To measure that credit we wanted to come up with a [Key Performance Indicator](https://en.wikipedia.org/w/index.php?title=Performance_indicator) (KPI) for the effectiveness of [defensive backs](https://en.wikipedia.org/w/index.php?title=Defensive_back). Ideally we sought one number to answer: what player is most effective at pass coverage?

That established, we agree with what [Burke also wrote 2010](http://archive.advancedfootballanalytics.com/2010/03/measuring-defensive-playmakers.html) "the truth is no objective, quantitative football statistic will ever capture every individual contribution of a player", so we tried to limit the scope of what our KPI indicated. Our SME emphasized that the most important thing for a defensive back was not letting someone get behind you. Coaches are typically okay with giving up "cheap stuff" to help prevent a long touchdown pass. We thought if we looked at the defenders who are scored on, we could then measure the distance between the receiver and DB, as a matter of finding the "burn factor", i.e., how badly the defender was beat or "burned" by the wide receiver. We were also interested in measuring said distance between the two players on non-scoring receptions as well.

Another thing to keep in mind that came up during our work was the placement of players before the ball was snapped. [Cornerbacks](https://en.wikipedia.org/wiki/Cornerback) are typically in front of their man, anywhere between 3-10 yards pre-snap. [Safeties](https://en.wikipedia.org/wiki/Safety_(gridiron_football_position)) have more variability: they can be lined up in the box like a [linebacker](https://en.wikipedia.org/wiki/Linebacker) or as far back as a free safety in a baseball [center-fielder-like](https://en.wikipedia.org/wiki/Center_fielder) role, or in a slot corner role even. Once the ball is actually snapped all defensive backs are expected to read and react (i.e., putting themselves in a good position consistently and recovering from disadvantageous positions). How they do so exactly depends on if they’re assigned to play [zone defense](https://en.wikipedia.org/w/index.php?title=Zone_defense_in_American_football) or [man-to-man](https://en.wikipedia.org/w/index.php?title=Man-to-man_defense).
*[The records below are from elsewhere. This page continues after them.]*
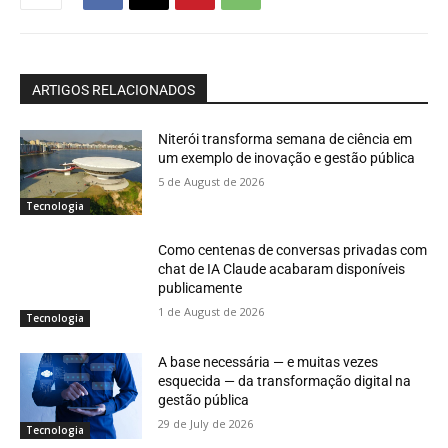
ARTIGOS RELACIONADOS
Niterói transforma semana de ciência em
um exemplo de inovação e gestão pública
5 de August de 2026
Tecnologia
Como centenas de conversas privadas com
chat de IA Claude acabaram disponíveis
publicamente
1 de August de 2026
Tecnologia
A base necessária — e muitas vezes
esquecida — da transformação digital na
gestão pública
29 de July de 2026
Tecnologia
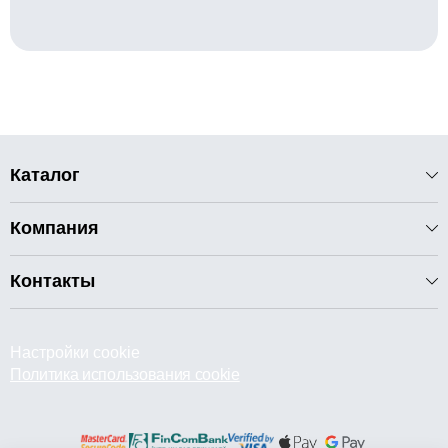
Каталог
Компания
Контакты
Настройки cookie
Политика использования cookie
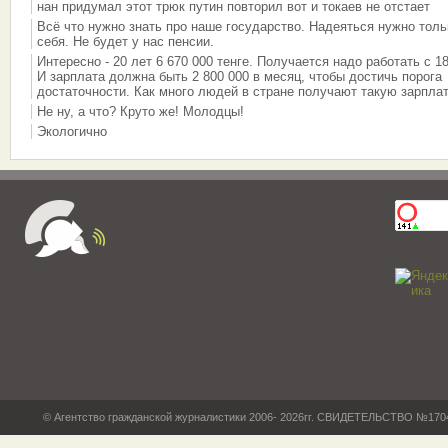
нан придумал этот трюк путин повторил вот и токаев не отстает
Всё что нужно знать про наше государство. Надеяться нужно толь
себя. Не будет у нас пенсии.
Интересно - 20 лет 6 670 000 тенге. Получается надо работать с 18
И зарплата должна быть 2 800 000 в месяц, чтобы достичь порога
достаточности. Как много людей в стране получают такую зарплат
Не ну, а что? Круто же! Молодцы!
Экологично
© Агентство гражданской журналистики 2006- 2026гг. СВИДЕТЕЛЬСТВО №17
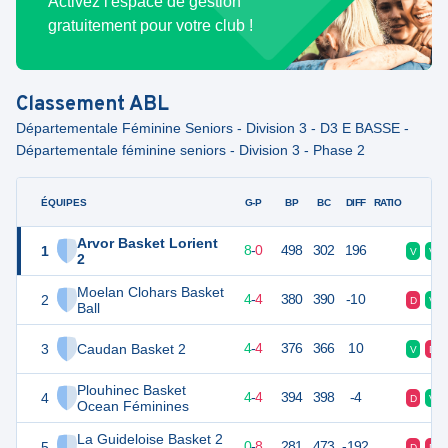
Activez l'espace de gestion
gratuitement pour votre club !
Classement
ABL
Départementale Féminine Seniors - Division 3 - D3 E BASSE -
Départementale féminine seniors - Division 3 - Phase 2
ÉQUIPES
PTS
JO
G-P
BP
BC
DIFF
RATIO
F
Arvor Basket Lorient
1
16
8
8
-
0
498
302
196
V
V
2
Moelan Clohars Basket
2
12
8
4
-
4
380
390
-10
D
V
Ball
3
Caudan Basket 2
12
8
4
-
4
376
366
10
V
D
Plouhinec Basket
4
12
8
4
-
4
394
398
-4
D
V
Ocean Féminines
La Guideloise Basket 2
5
8
8
0
-
8
281
473
-192
D
D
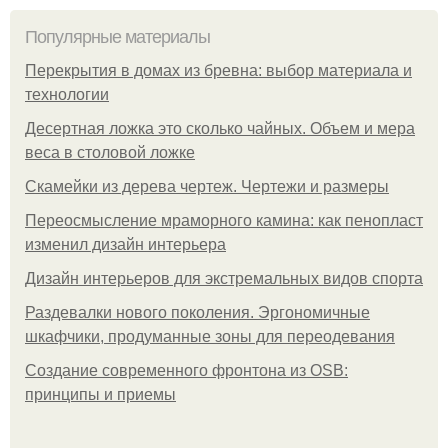
Популярные материалы
Перекрытия в домах из бревна: выбор материала и
технологии
Десертная ложка это сколько чайных. Объем и мера
веса в столовой ложке
Скамейки из дерева чертеж. Чертежи и размеры
Переосмысление мраморного камина: как пенопласт
изменил дизайн интерьера
Дизайн интерьеров для экстремальных видов спорта
Раздевалки нового поколения. Эргономичные
шкафчики, продуманные зоны для переодевания
Создание современного фронтона из OSB:
принципы и приемы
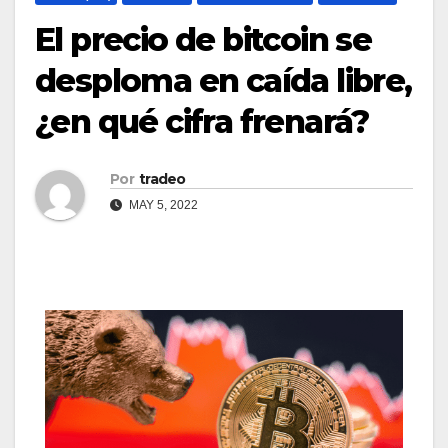
El precio de bitcoin se
desploma en caída libre,
¿en qué cifra frenará?
Por
tradeo
MAY 5, 2022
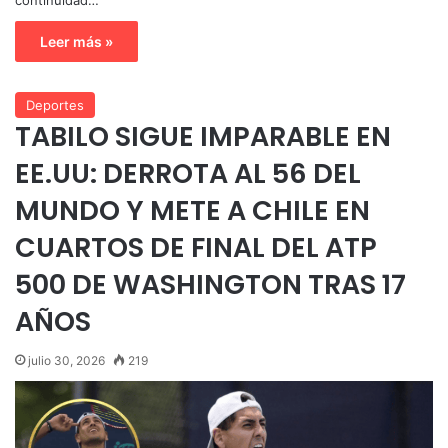
Leer más »
Deportes
TABILO SIGUE IMPARABLE EN
EE.UU: DERROTA AL 56 DEL
MUNDO Y METE A CHILE EN
CUARTOS DE FINAL DEL ATP
500 DE WASHINGTON TRAS 17
AÑOS
julio 30, 2026
219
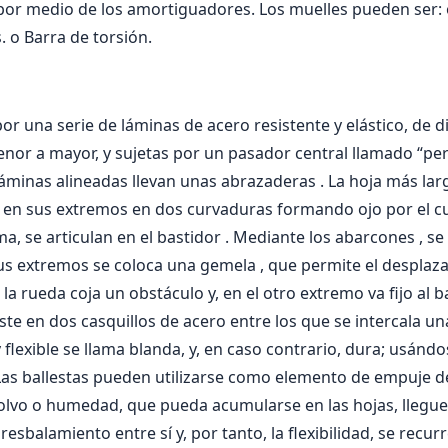
por medio de los amortiguadores. Los muelles pueden ser: o
. o Barra de torsión.
r una serie de láminas de acero resistente y elástico, de d
nor a mayor, y sujetas por un pasador central llamado “pe
áminas alineadas llevan unas abrazaderas . La hoja más lar
 en sus extremos en dos curvaduras formando ojo por el cu
, se articulan en el bastidor . Mediante los abarcones , se s
us extremos se coloca una gemela , que permite el desplaz
la rueda coja un obstáculo y, en el otro extremo va fijo al b
siste en dos casquillos de acero entre los que se intercala 
y flexible se llama blanda, y, en caso contrario, dura; usán
Las ballestas pueden utilizarse como elemento de empuje del
polvo o humedad, que pueda acumularse en las hojas, llegue
esbalamiento entre sí­ y, por tanto, la flexibilidad, se recur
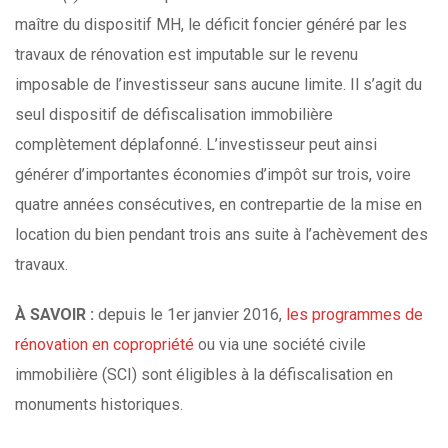
maître du dispositif MH, le déficit foncier généré par les
travaux de rénovation est imputable sur le revenu
imposable de l’investisseur sans aucune limite. Il s’agit du
seul dispositif de défiscalisation immobilière
complètement déplafonné. L’investisseur peut ainsi
générer d’importantes économies d’impôt sur trois, voire
quatre années consécutives, en contrepartie de la mise en
location du bien pendant trois ans suite à l’achèvement des
travaux.
À SAVOIR :
depuis le 1er janvier 2016,
les programmes de
rénovation en copropriété
ou via une société civile
immobilière (SCI) sont éligibles à la défiscalisation en
monuments historiques.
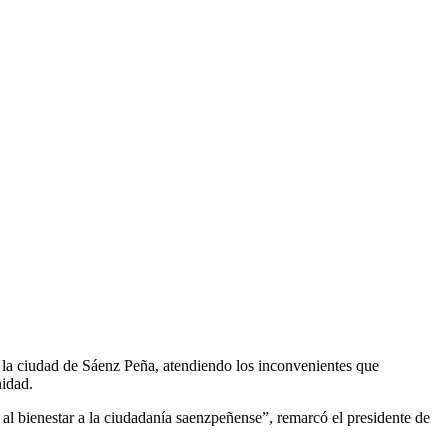
 la ciudad de Sáenz Peña, atendiendo los inconvenientes que
nidad.
al bienestar a la ciudadanía saenzpeñense”, remarcó el presidente de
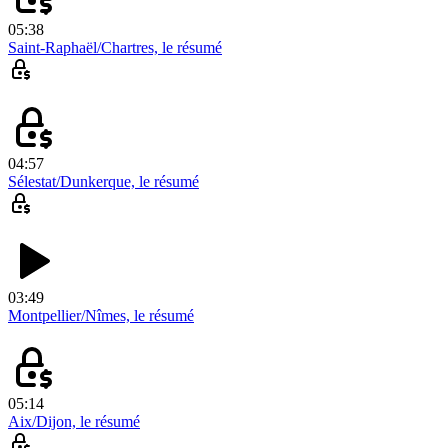
05:38
Saint-Raphaël/Chartres, le résumé
04:57
Sélestat/Dunkerque, le résumé
03:49
Montpellier/Nîmes, le résumé
05:14
Aix/Dijon, le résumé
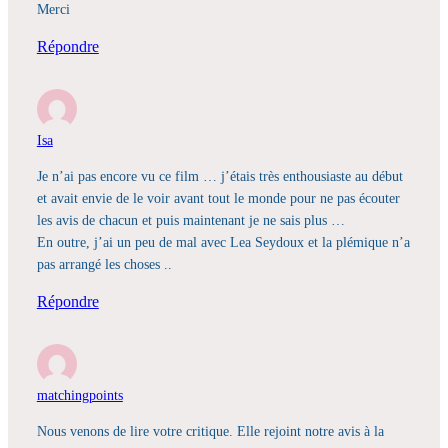
Merci
Répondre
Isa
Je n’ai pas encore vu ce film … j’étais très enthousiaste au début
et avait envie de le voir avant tout le monde pour ne pas écouter
les avis de chacun et puis maintenant je ne sais plus …
En outre, j’ai un peu de mal avec Lea Seydoux et la plémique n’a
pas arrangé les choses ..
Répondre
matchingpoints
Nous venons de lire votre critique. Elle rejoint notre avis à la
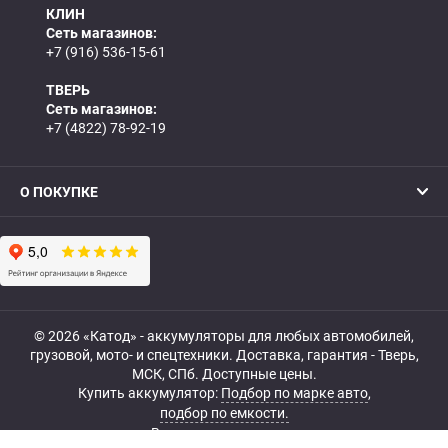
КЛИН
Сеть магазинов:
+7 (916) 536-15-61
ТВЕРЬ
Сеть магазинов:
+7 (4822) 78-92-19
О ПОКУПКЕ
© 2026 «Катод» - аккумуляторы для любых автомобилей,
грузовой, мото- и спецтехники. Доставка, гарантия - Тверь,
МСК, СПб. Доступные цены.
Купить аккумулятор:
Подбор по марке авто
,
подбор по емкости.
Все права защищены.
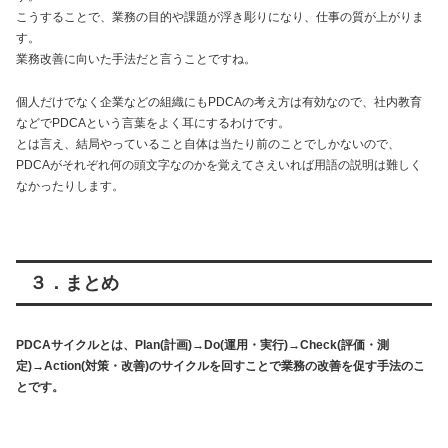
こうすることで、業務の目的や課題が浮き彫りになり、仕事の質が上がりま
す。
業務改善に向いた手法だと言うことですね。
個人だけでなく企業などの組織にもPDCAの考え方は有効なので、社内教育
などでPDCAという言葉をよく耳にするわけです。
とは言え、結局やっていること自体は当たり前のことでしかないので、
PDCAがそれぞれ何の頭文字なのかを覚えてさえいれば用語の説明は難しく
なかったりします。
３．まとめ
PDCAサイクルとは、Plan(計画)→Do(運用・実行)→Check(評価・測
定)→Action(対策・改善)のサイクルを回すことで業務の改善を促す手法のこ
とです。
Ideally we hoped to consider whether or not the team is playing zone because that leads to different player responsibilities than man coverage. These responsibilities mean that if we are assigning "blame" with our KPI, perhaps the blame should be split if they are running zone? Or more contextualized, since they would be more generous with the space given, or a bubble for the receiver since the priority would be to ensure that they don't get behind the DB.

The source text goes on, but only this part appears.